Note: All changes go through a proposal system. Fin Operator proposes, you review, you approve.
What you can do
Create
Describe what the procedure should accomplish and what data it needs to collect. Fin Operator handles the branching logic, step ordering, and validation.
Example prompts:
"Create a refund procedure that collects order number and reason, and auto-approves for amounts under $50"
"Build a procedure for handling billing disputes that routes to a specialist if the amount exceeds $500"
"Create a returns procedure that asks for the order number, checks if it's within the return window, and either processes it or explains why it can't be returned"
Edit
Modify existing procedures — add steps, change conditions, update data collection fields, or restructure branching logic.
Example prompts:
"Update our returns procedure to add an approval step for items over $200"
"Change the routing in our billing procedure to send enterprise customers to the dedicated team"
"Add a data collection step for email address to our account recovery procedure"
Audit
Have Fin Operator analyze your procedures for structural issues, unreachable steps, impossible conditions, or build-time safety problems.
Example prompts:
"Audit our procedures for any issues"
"Check if our refund procedure has any unreachable steps"
"Review all our procedures and flag anything that looks wrong"
Debug
Investigate why a procedure behaved a certain way in a specific conversation.
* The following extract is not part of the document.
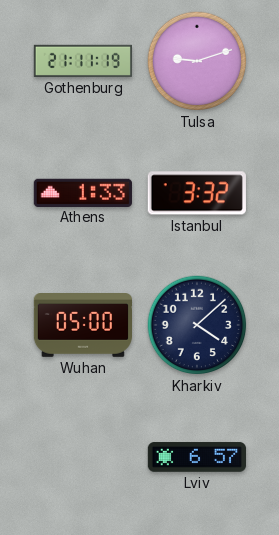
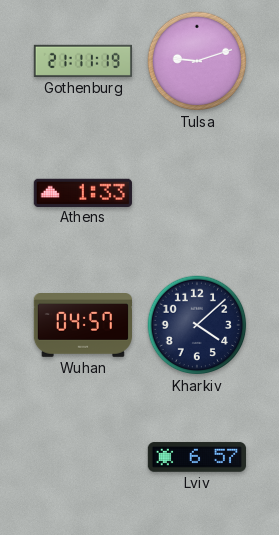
Istanbul: 3:32 -> none
Wuhan: 05:00 -> 04:57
Fin Operator fetches the execution trace and the conversation transcript, then walks through exactly what happened — which steps fired, which branches were taken, and why.
Example prompts:
"Why did this procedure fail for this customer?" (with conversation link)
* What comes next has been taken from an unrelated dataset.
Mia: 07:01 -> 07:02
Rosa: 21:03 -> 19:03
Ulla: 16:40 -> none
"This customer says they weren't asked for their order number — can you check what happened?"
"The refund procedure approved a $500 refund that should have been escalated — what went wrong?"
Tips
For new procedures, describe the desired outcome and the data to collect — let Fin Operator handle the branching logic.
For debugging, share the specific conversation where the procedure behaved unexpectedly — Fin Operator needs the conversation link to pull the execution trace.
Complex procedures benefit from an iterative approach — start simple, test with a few conversations, then add complexity.